Ryan Advises Michigan Governor on Juvenile Justice

“Our goal is to help policymakers use data to drive policy, rather than saying ‘I think this will work.’”


Professor of social work Joseph Ryan, spent his career working in juvenile justice, even before joining academia. He’s co-director of the Child and Adolescent Data Lab, a research center focused on using data to drive policy and practice decisions in the field. His own research centers on children and families who get involved with the justice system or protective services.


He’s taking that data-driven approach to the state by serving on the Michigan Committee on Juvenile Justice, which advises the governor. The way Ryan sees it, there are many programs designed to help juvenile offenders that nobody has ever measured for effectiveness.

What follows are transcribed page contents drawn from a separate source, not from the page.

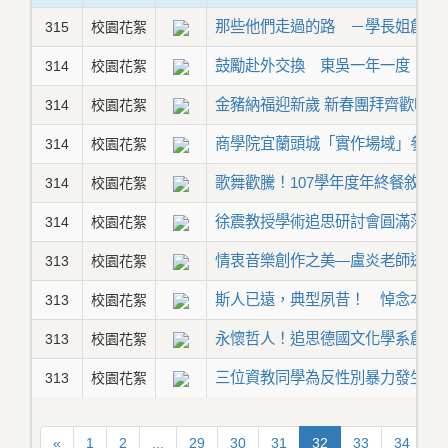
那些他們走過的路 －學長姐創業
315
校園花絮
鼓勵赴外交換 東吳一年一度「國
314
校園花絮
金豬納福迎新歲 新春團拜齊歡唱
314
校園花絮
商學院宜蘭頭城「實作場域」參訪
314
校園花絮
歌舞歡騰！107學年度年終餐敘歡
314
校園花絮
徐震教授學術追思研討會圓滿落幕
314
校園花絮
情衷音樂創作之美—盧炎老師逝世1
313
校園花絮
斯人已遠，典型夙昔！ 悼念本校
313
校園花絮
永懷哲人！追思德國文化學系創系
313
校園花絮
三位資教同學為反性別暴力發生
313
校園花絮
«
1
2
...
29
30
31
32
33
34
3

They operate largely under the assumption that they work instead of using data to test those assumptions.


Commenting on his biggest contributions to this committee:


Right now I’m focused on helping people understand why 17-year-olds don’t belong in the adult justice system. The research — both findings from other states and studies of adolescent brain development — is very clear on this. Yet Michigan remains one of only four states that automatically charge 17-year-olds as adults.  We are part of a larger effort to bring 17-year-olds back to the juvenile justice system. This is only a modest change to the age of juvenile jurisdiction. Several states are considering raising the age of juvenile jurisdiction to 20.


The Michigan Committee on Juvenile Justice is made up of prosecutors, juvenile justice officers, youth representatives, academics—people from all corners of the system. And it seems everyone is on board with the idea that 17-year-olds really belong in the juvenile system.  In fact the committee, chaired by former Michigan Supreme Court justice Mary Beth Kelly, sent a resolution to the governor’s office indicating our support for such legislation.

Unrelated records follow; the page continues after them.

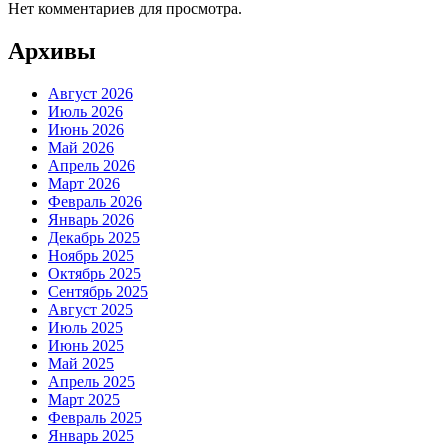
Нет комментариев для просмотра.
Архивы
Август 2026
Июль 2026
Июнь 2026
Май 2026
Апрель 2026
Март 2026
Февраль 2026
Январь 2026
Декабрь 2025
Ноябрь 2025
Октябрь 2025
Сентябрь 2025
Август 2025
Июль 2025
Июнь 2025
Май 2025
Апрель 2025
Март 2025
Февраль 2025
Январь 2025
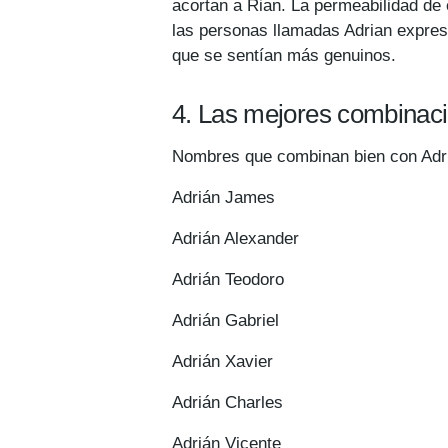
acortan a Rian. La permeabilidad de
las personas llamadas Adrian expre
que se sentían más genuinos.
4. Las mejores combinac
Nombres que combinan bien con Adr
Adrián James
Adrián Alexander
Adrián Teodoro
Adrián Gabriel
Adrián Xavier
Adrián Charles
Adrián Vicente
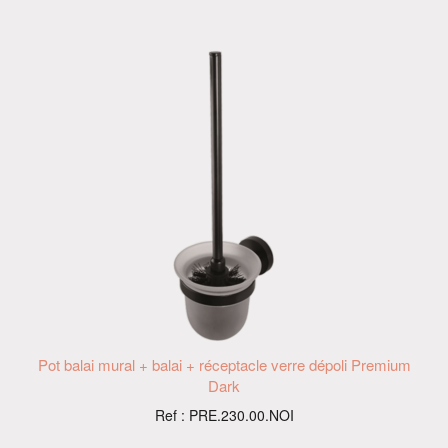
Pot balai mural + balai + réceptacle verre dépoli Premium
Dark
Ref : PRE.230.00.NOI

The sticking point is money. The state foots the bill for adult offenders and counties handle juveniles. So 83 counties are concerned about the sudden cost of having new people to care for. Where will the money come from? Working on this committee gives you a view into a very complicated system and everyone’s role in it.


Advice to peers considering this kind of engagement:


I encourage all my colleagues to get involved in something like this. The applied side to our work is where I think the real excitement is. You can have a fabulous career publishing journal articles and filling the library. But the chance that someone from the juvenile justice system is going to go to the library, read your article, and change what they’re doing is very small. We have to take the initiative and build bridges to the policymakers if we want our work at the University of Michigan to have a significant impact in the world. I view the government committee as yet another bridge, a vehicle to apply discoveries from social science.  


The value of being publicly engaged — to himself, the university, and society:


I think it gives the university relevance to people who are not going to school here. As a major public research university we should be answering questions for professionals in the field. By staying engaged with public agencies or service committees you stay on top of the most pressing questions of the day. It helps us generate research questions that are going to be useful both in the field and in the classroom. I hear directly from adolescents, parents, probation officers, and caseworkers about the everyday issues they have to deal with.  Part of our work in the Child and Adolescent Data Lab is to help address those issues.